**TASK:**
An exact copy of the listing is required, with its pictures removed.

------------------------------------------------

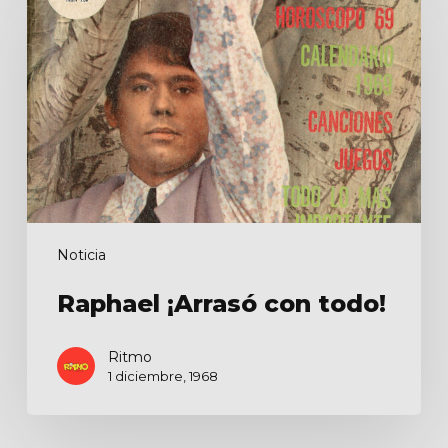
con
todo!
Noticia
Raphael ¡Arrasó con todo!
Ritmo
1 diciembre, 1968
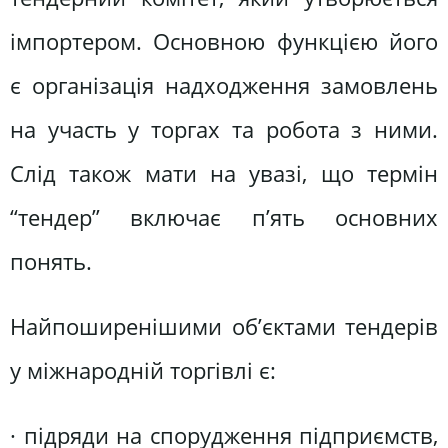
імпортером. Основною функцією його
є організація надходження замовлень
на участь у торгах та робота з ними.
Слід також мати на увазі, що термін
“тендер” включає п’ять основних
понять.
Найпоширенішими об’єктами тендерів
у міжнародній торгівлі є:
· підряди на спорудження підприємств,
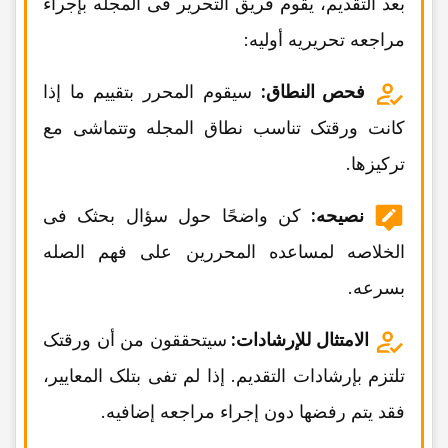
بعد التقدیم، یقوم فریق التحریر فی المجله بإجراء
مراجعه تحریریه أولیه:
فحص النطاق:
سیقوم المحرر بتقییم ما إذا
کانت ورقتک تناسب نطاق المجله وتتماشى مع
ترکیزها.
نصیحه:
کن واضحًا حول سؤال بحثک فی
الخلاصه لمساعده المحررین على فهم الصله
بسرعه.
الامتثال للإرشادات:
سیتحققون من أن ورقتک
تلتزم بإرشادات التقدیم. إذا لم تفی بتلک المعاییر،
فقد یتم رفضها دون إجراء مراجعه إضافیه.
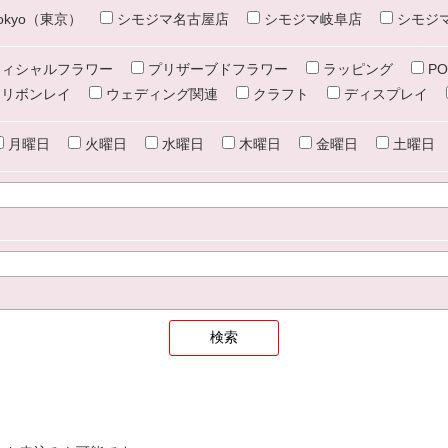
e tokyo（東京）
シモジマ名古屋店
シモジマ岐阜店
シモジ
ィシャルフラワー
プリザーブドフラワー
ラッピング
PO
リボンレイ
ウェディング関連
クラフト
ディスプレイ
月曜日
火曜日
水曜日
木曜日
金曜日
土曜日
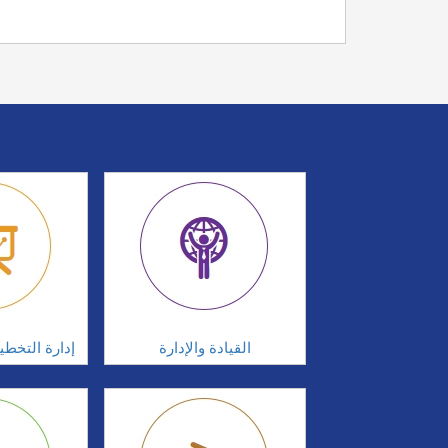
القيادة والإدارة
إدارة التخطي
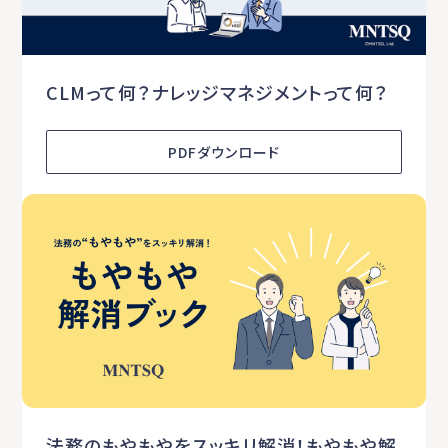
CLMって何？ナレッジマネジメントって何？
PDFダウンロード
法務のもやもやをスッキリ解消！もやもや解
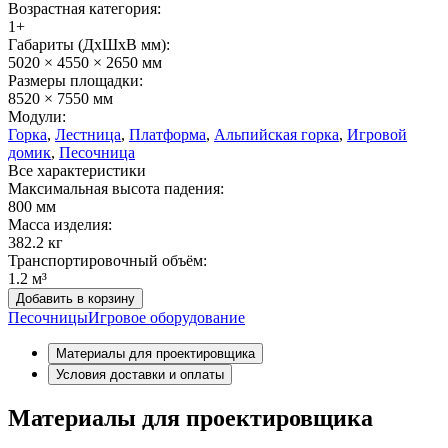
Возрастная категория:
1+
Габариты (ДхШxВ мм):
5020 × 4550 × 2650 мм
Размеры площадки:
8520 × 7550 мм
Модули:
Горка
,
Лестница
,
Платформа
,
Альпийская горка
,
Игровой
домик
,
Песочница
Все характеристики
Максимальная высота падения:
800 мм
Масса изделия:
382.2 кг
Транспортировочный объём:
1.2 м³
Добавить в корзину
Песочницы
Игровое оборудование
Материалы для проектировщика
Условия доставки и оплаты
Материалы для проектировщика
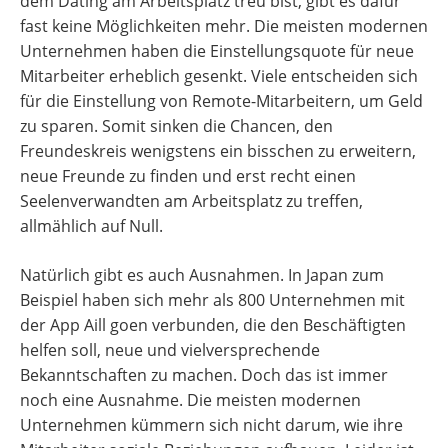
dem Dating am Arbeitsplatz treu bist, gibt es dafür
fast keine Möglichkeiten mehr. Die meisten modernen
Unternehmen haben die Einstellungsquote für neue
Mitarbeiter erheblich gesenkt. Viele entscheiden sich
für die Einstellung von Remote-Mitarbeitern, um Geld
zu sparen. Somit sinken die Chancen, den
Freundeskreis wenigstens ein bisschen zu erweitern,
neue Freunde zu finden und erst recht einen
Seelenverwandten am Arbeitsplatz zu treffen,
allmählich auf Null.
Natürlich gibt es auch Ausnahmen. In Japan zum
Beispiel haben sich mehr als 800 Unternehmen mit
der App Aill goen verbunden, die den Beschäftigten
helfen soll, neue und vielversprechende
Bekanntschaften zu machen. Doch das ist immer
noch eine Ausnahme. Die meisten modernen
Unternehmen kümmern sich nicht darum, wie ihre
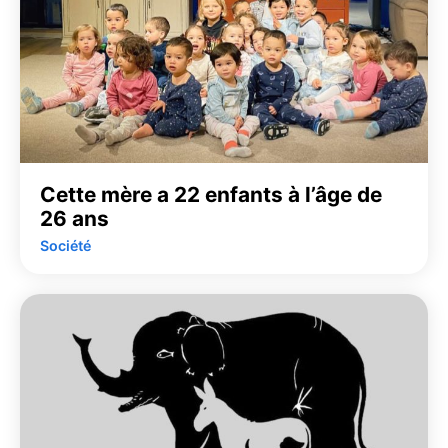
Cette mère a 22 enfants à l’âge de
26 ans
Société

------------------------------------------------

**SOLUTION:**
con
todo!
Noticia
Raphael ¡Arrasó con todo!
Ritmo
1 diciembre, 1968
імпортером. Основною функцією його
є організація надходження замовлень
на участь у торгах та робота з ними.
Слід також мати на увазі, що термін
“тендер” включає п’ять основних
понять.
Найпоширенішими об’єктами тендерів
у міжнародній торгівлі є:
· підряди на спорудження підприємств,
بعد التقدیم، یقوم فریق التحریر فی المجله بإجراء
مراجعه تحریریه أولیه:
فحص النطاق:
سیقوم المحرر بتقییم ما إذا
کانت ورقتک تناسب نطاق المجله وتتماشى مع
ترکیزها.
نصیحه:
کن واضحًا حول سؤال بحثک فی
الخلاصه لمساعده المحررین على فهم الصله
بسرعه.
الامتثال للإرشادات:
سیتحققون من أن ورقتک
تلتزم بإرشادات التقدیم. إذا لم تفی بتلک المعاییر،
فقد یتم رفضها دون إجراء مراجعه إضافیه.
e tokyo（東京）
シモジマ名古屋店
シモジマ岐阜店
シモジ
ィシャルフラワー
プリザーブドフラワー
ラッピング
PO
リボンレイ
ウェディング関連
クラフト
ディスプレイ
月曜日
火曜日
水曜日
木曜日
金曜日
土曜日
القيادة والإدارة
إدارة التخطي
CLMって何？ナレッジマネジメントって何？
PDFダウンロード
法務のもやもやをスッキリ解消！もやもや解
Возрастная категория:
1+
Габариты (ДхШxВ мм):
5020 × 4550 × 2650 мм
Размеры площадки:
8520 × 7550 мм
Модули:
Горка
,
Лестница
,
Платформа
,
Альпийская горка
,
Игровой
домик
,
Песочница
Все характеристики
Максимальная высота падения:
800 мм
Масса изделия:
382.2 кг
Транспортировочный объём:
1.2 м³
Добавить в корзину
Песочницы
Игровое оборудование
Материалы для проектировщика
Условия доставки и оплаты
Материалы для проектировщика
dem Dating am Arbeitsplatz treu bist, gibt es dafür
fast keine Möglichkeiten mehr. Die meisten modernen
Unternehmen haben die Einstellungsquote für neue
Mitarbeiter erheblich gesenkt. Viele entscheiden sich
für die Einstellung von Remote-Mitarbeitern, um Geld
zu sparen. Somit sinken die Chancen, den
Freundeskreis wenigstens ein bisschen zu erweitern,
neue Freunde zu finden und erst recht einen
Seelenverwandten am Arbeitsplatz zu treffen,
allmählich auf Null.
Natürlich gibt es auch Ausnahmen. In Japan zum
Beispiel haben sich mehr als 800 Unternehmen mit
der App Aill goen verbunden, die den Beschäftigten
helfen soll, neue und vielversprechende
Bekanntschaften zu machen. Doch das ist immer
noch eine Ausnahme. Die meisten modernen
Unternehmen kümmern sich nicht darum, wie ihre
Cette mère a 22 enfants à l’âge de
26 ans
Société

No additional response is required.